呼び覚まされる新たな契約7
丸いステージにじわじわと光の線が広がり、紋様になった。
『力が欲しいか』
場内に低い声が聞こえた。
リックもようやく正気に戻り、起き上がった。ウィルとギルは辺りを見回す。
「ウィル!これはまさかぁ?」
「探していた!やはり封印はここにあったか!」
魔法陣から出た光が上へ突き抜けた。青白いそこから、縞模様の黒い大蛇が姿を見せる。
「海、蛇……?」
その大きさにアルは驚いた。
『何故力を求める……』
二つに分かれた赤い舌をチロチロと細かく動かしながら、大蛇は問う。
「大事なものを守りたい」
国を、友達を、愛した人を。
アルは膝と手を着き、頭を下げた。
どんなにみっともなくても構わない。今は助力に頼るしかない。
「ただの一度きりでも構わない。どうか力を貸してくれ……っ」
『ならば、力を求めよ。我と契約せよ。お前の大事なものを預けよ』
「やめろ!お前を探していたのは俺達だ!ギルと契約を……」
ウィルが慌てて大蛇に手を伸ばすが、青白い光に阻まれてしまった。
大蛇に見てもらえもしない。
舌打ちをして、獏に命じた。
「海蛇を止めろ!」
獏が黒いオーラを纏って突進をする。
しかし、青白い光が獏に当たった瞬間、電撃のような衝撃を与えて獏が床に転がった。
『さあ。差し出せ』
アルは顔を上げた。
「差し出すって言っても、何を……」
『何かを想う強い気持ち、心。契約だ』
「うわ!」
アルの胸が青白く光った。床の紋様と同じ小さな魔法陣が左胸に吸い込まれていった。
それから体が一瞬青白い光を放つ。それが収まったら、アルの体に力が溢れた。
「契約とられてんぞぉお!どうするんだよぉお、ウィル!」
「こうなったら契約者を殺すしかない!殺して契約を破棄させて奪え!立て、獏!」
獏が立ち上がる。ウィルとギルも再び戦闘体勢に入った。
「なんだ?レティのおかげ……なのか?左の違和感がない」
ぼやけて黒くなっていたリックの視界が澄み切っている。
リックは笑いを浮かべた。
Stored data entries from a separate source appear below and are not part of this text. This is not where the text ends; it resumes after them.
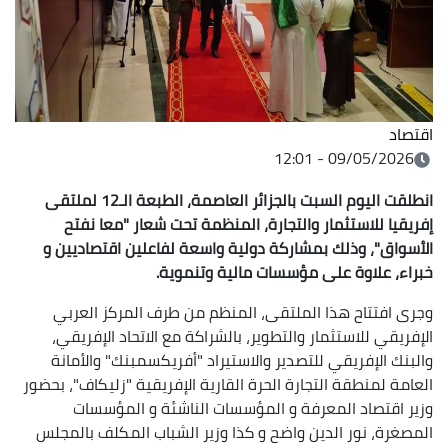
اقتصاد
09/05/2026 - 12:01
انطلقت اليوم السبت بالجزائر العاصمة، الطبعة الـ12 لملتقى
إفريقيا للاستثمار والتجارة، المنظمة تحت شعار "معا نفتح
الأسواق"، وذلك بمشاركة دولية واسعة لفاعلين اقتصاديين و
خبراء، علاوة على مؤسسات مالية وتنموية.
وجرى افتتاح هذا الملتقى، المنظم من طرف المركز العربي
الإفريقي للاستثمار والتطوير، بالشراكة مع الاتحاد الإفريقي،
والبنك الإفريقي للتصدير والاستيراد "أفريكسمبنك" والأمانة
العامة لمنطقة التجارة الحرة القارية الإفريقية "زليكاف"، بحضور
وزير اقتصاد المعرفة و المؤسسات الناشئة و المؤسسات
المصغرة، نور الدين واضح و كذا وزير الشباب المكلف بالمجلس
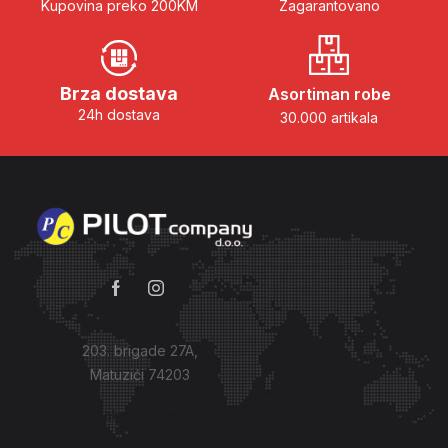
Kupovina preko 200KM
Zagarantovano
Brza dostava
Asortiman robe
24h dostava
30.000 artikala
203. brigade 27A,
Matuzići 74203
Kako do nas?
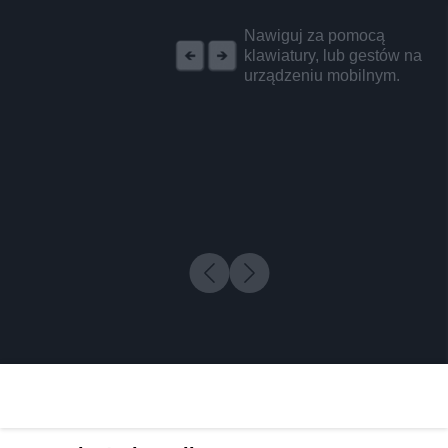
REKLAMA
Nawiguj za pomocą
klawiatury, lub gestów na
urządzeniu mobilnym.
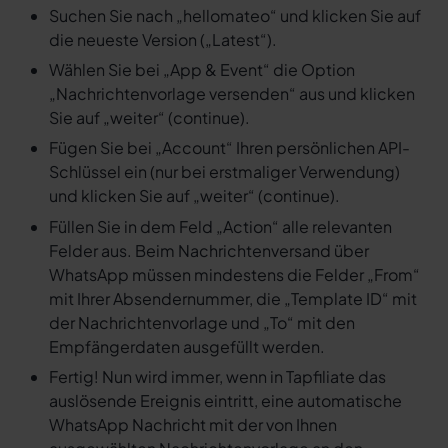
Suchen Sie nach „hellomateo“ und klicken Sie auf
die neueste Version („Latest“).
Wählen Sie bei „App & Event“ die Option
„Nachrichtenvorlage versenden“ aus und klicken
Sie auf „weiter“ (continue).
Fügen Sie bei „Account“ Ihren persönlichen API-
Schlüssel ein (nur bei erstmaliger Verwendung)
und klicken Sie auf „weiter“ (continue).
Füllen Sie in dem Feld „Action“ alle relevanten
Felder aus. Beim Nachrichtenversand über
WhatsApp müssen mindestens die Felder „From“
mit Ihrer Absendernummer, die „Template ID“ mit
der Nachrichtenvorlage und „To“ mit den
Empfängerdaten ausgefüllt werden.
Fertig! Nun wird immer, wenn in Tapfiliate das
auslösende Ereignis eintritt, eine automatische
WhatsApp Nachricht mit der von Ihnen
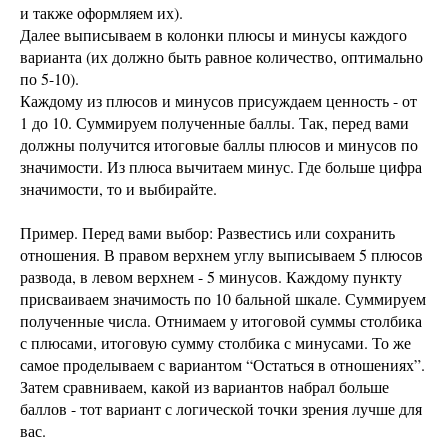
и также оформляем их).
Далее выписываем в колонки плюсы и минусы каждого
варианта (их должно быть равное количество, оптимально
по 5-10).
Каждому из плюсов и минусов присуждаем ценность - от
1 до 10. Суммируем полученные баллы. Так, перед вами
должны получится итоговые баллы плюсов и минусов по
значимости. Из плюса вычитаем минус. Где больше цифра
значимости, то и выбирайте.
Пример. Перед вами выбор: Развестись или сохранить
отношения. В правом верхнем углу выписываем 5 плюсов
развода, в левом верхнем - 5 минусов. Каждому пункту
присваиваем значимость по 10 бальной шкале. Суммируем
полученные числа. Отнимаем у итоговой суммы столбика
с плюсами, итоговую сумму столбика с минусами. То же
самое проделываем с вариантом “Остаться в отношениях”.
Затем сравниваем, какой из вариантов набрал больше
баллов - тот вариант с логической точки зрения лучше для
вас.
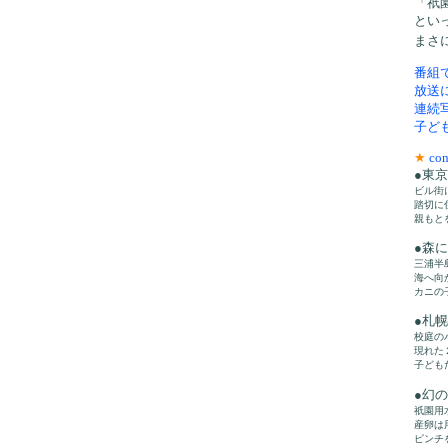
「祇
とい
まさ
番組
放送
連続
子ど
★
con
●東
ビル街
踏切に
親もと
●森
三浦半
海へ向
カニの
●札
校庭の
現れた
子ども
●幻
祇園用
産卵は
ピンチ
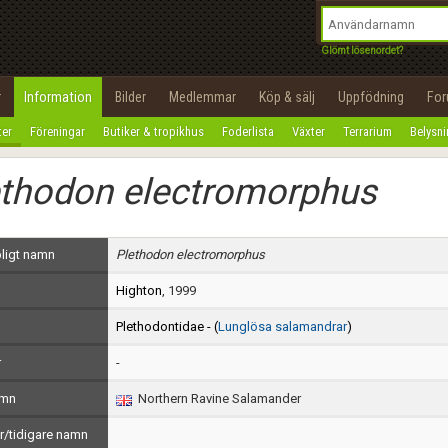
integritetspolicy
OK
Utför
Namn:
Begär nytt lösenord
Glömt lösenordet?
Tillbaka till förstasidan
Epost:
r
Information
Bilder
Medlemmar
Köp & sälj
Uppfödning
Fo
100%
ter
Föreningar
Butiker & tropikhus
Foderlista
Växter
Terrarium
Belysn
Användarnamn:
ethodon electromorphus
Lösenord:
Privacy Policy
ligt namn
Plethodon electromorphus
Terms of Service
Highton
, 1999
Skapa konto
Plethodontidae - (
Lunglösa salamandrar
)
r
-
amn
Northern Ravine Salamander
/tidigare namn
リックの魔法陣も現れ、目から風が舞って再び鳳凰が現れた。
「アルも契約者になったんだな」
「契約者?」
「ああ。太古の強大な力を持つ生物に自分の大事なものを預け、共有することで契約をかわすんだ」
大きな生物三体がいることで、広い会場も狭く見える。
「獏、もう一度悪夢だ!」
獏は口から勢いよく煙を放った。鳳凰が降りてきてリックはその足に掴まって上空に飛ぶ。
アルの方は、大蛇が尻尾でアルの体を持ち上げ、シャーッと唸った。
そして何処からか大量の海水が津波のように流れて煙を凪ぎ払い、ウィルとギルを襲った。
二人とも流されて獏と一緒に壁に叩きつけられた。